I feel like I just gave birth. I am disoriented and exhausted and a little bit sweaty, but I am on a crazy adrenaline high at the same time. I haven’t slept in days. I am excited and scared, confident and unsure.
But it is all for good reason… I had an actual writing deadline. Yep. Someone asked me to contribute to a local magazine and I just submitted my first article.
First, allow me point out a few things. From the time I was fourteen and I got my first paying gig at Mister Donut (yes, I woke up at 4:30 a.m. for the 5 o’clock shift and I chanted “It’s time to make the doughnuts” as I put on my uniform and rode my 3-speed to work in the dark) until May 18, 2001, (the day that Kid C was born and the same day that I retired from my last job as a law office manager), I had legitimate bosses who told me what to do, reviewed and oversaw my productivity, and held me generally accountable in exchange for a paycheck. Since that day more than ten years ago, I have been my own boss. And while that means I bring home no bacon, it also means that I can pretty much do whatever I want, whenever I want to do it.
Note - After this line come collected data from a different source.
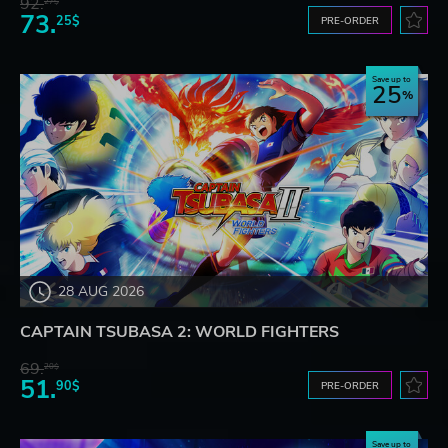
92.
27$
73.
25$
PRE-ORDER
Save up to
25
28 AUG 2026
CAPTAIN TSUBASA 2: WORLD FIGHTERS
69.
20$
51.
90$
PRE-ORDER
Save up to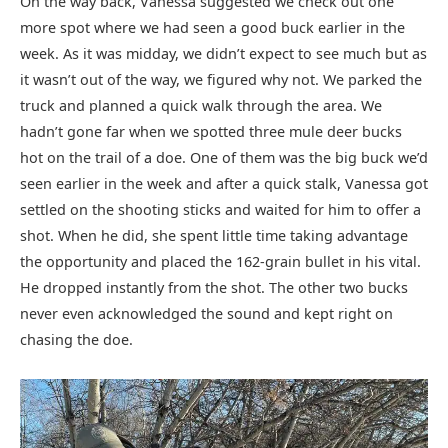
On the way back, Vanessa suggested we check out one
more spot where we had seen a good buck earlier in the
week. As it was midday, we didn’t expect to see much but as
it wasn’t out of the way, we figured why not. We parked the
truck and planned a quick walk through the area. We
hadn’t gone far when we spotted three mule deer bucks
hot on the trail of a doe. One of them was the big buck we’d
seen earlier in the week and after a quick stalk, Vanessa got
settled on the shooting sticks and waited for him to offer a
shot. When he did, she spent little time taking advantage
the opportunity and placed the 162-grain bullet in his vital.
He dropped instantly from the shot. The other two bucks
never even acknowledged the sound and kept right on
chasing the doe.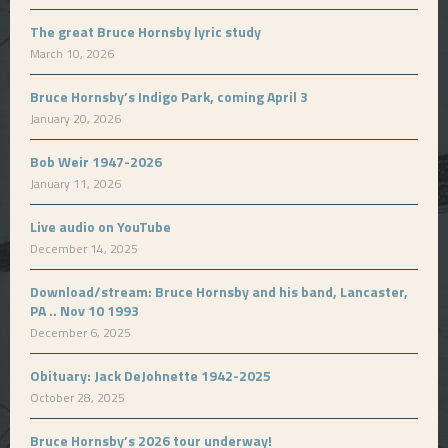
The great Bruce Hornsby lyric study
March 10, 2026
Bruce Hornsby’s Indigo Park, coming April 3
January 20, 2026
Bob Weir 1947-2026
January 11, 2026
Live audio on YouTube
December 14, 2025
Download/stream: Bruce Hornsby and his band, Lancaster,
PA .. Nov 10 1993
December 6, 2025
Obituary: Jack DeJohnette 1942-2025
October 28, 2025
Bruce Hornsby’s 2026 tour underway!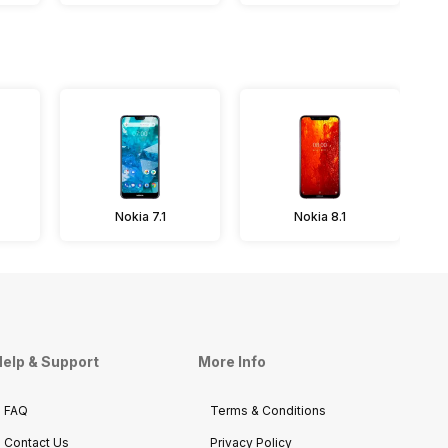
Nokia 7.1
Nokia 8.1
elp & Support
More Info
FAQ
Terms & Conditions
Contact Us
Privacy Policy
Now I could go off on the tangent about stay-at-home moms and the work it takes to run a household and raise a family and the shopping and cooking and cleaning and laundry and child care and shuttling kids around and how much you would have to pay if you hired someone for each of those jobs. I read somewhere once that the figure was more than $500,000 a year when you calculate it like that. I mean no disrespect to my fellow stay-at-home moms, but that’s whacked. It’s definitely some fuzzy math and does not account for the fact that some days I could still be in my pajamas at 3:38 in the afternoon, but as long as I got the kids off the bus and I finally folded the load of whites that has been sitting in the dryer for days and I whipped up something that maybe resembles “dinner,” I did my work for the day. Now, I don’t do it like that every day. My point is that it is really nice to be able to slack off every once in a while and not have The Man looking over my shoulder all the time. And Sheepdog knows better than to complain when I occasionally phone it in.
So, back to the writing thing. I was asked to write something for a publication that goes out to wealthier neighborhoods in the Atlanta suburbs six times a year. They don’t have a budget to pay me, but they can give my blog a shout out. I was/ am extremely excited about it. After a few e-mails back and forth I learned that I had a week to put together my first article. It was a little fast, but I was convinced it would be no problem. Man, was I wrong.
I have been writing this blog since March and I enjoy it very much. In the beginning I forced myself to write every weekday because I had a compulsion to do so. When the family schedule revved up I chose to write less often, even though I always had ideas whirling around in my head. I had stories coming out of me that would almost write themselves. I didn’t always have the spare time to write, but if I didn’t post it was no big deal. This magazine thing is different. I have actual deadlines. For the blog I always had something to write about. For the article I could think of nothing. I must have started more than ten different stories and wasn’t happy with any of them.
Plus, I get an editor. Somebody who is telling me to write in complete sentences, use proper grammar and spell check. Someone who is not only going to read my writing, but review it and then critique it. A “boss,” if you will. No, I’m not handling it well at all.
What if I am no good at it? What if I can’t find my voice? What if people don’t like me or my writing? Sheepdog keeps laughing at me. He says it is good for me as a writer to have feedback (so true) and good for me as a person to be held accountable (also true). He reminded me that it would take time to make the adjustments but I would probably figure it all out and have conquered my fears and uncertainty by the third article, maybe sooner.
On the day of the deadline I sat down at my computer and I cleared my head (as much as I can clear my head when all of the kids are home from school for a teacher workday) and opened my blog software program. And the funny thing was that I just started to type, and it felt good.
Now I am still waiting for the editor to get back to me with notes and I’m sure I’ll struggle with getting back on the horse of accepting constructive criticism, but I look forward to learning and growing and listening to what my new boss has to say about my work.
But I’ll tell you right now – Sheepdog and the kids had better not complain about what I’m serving for dinner tonight. I don’t get paid enough for that.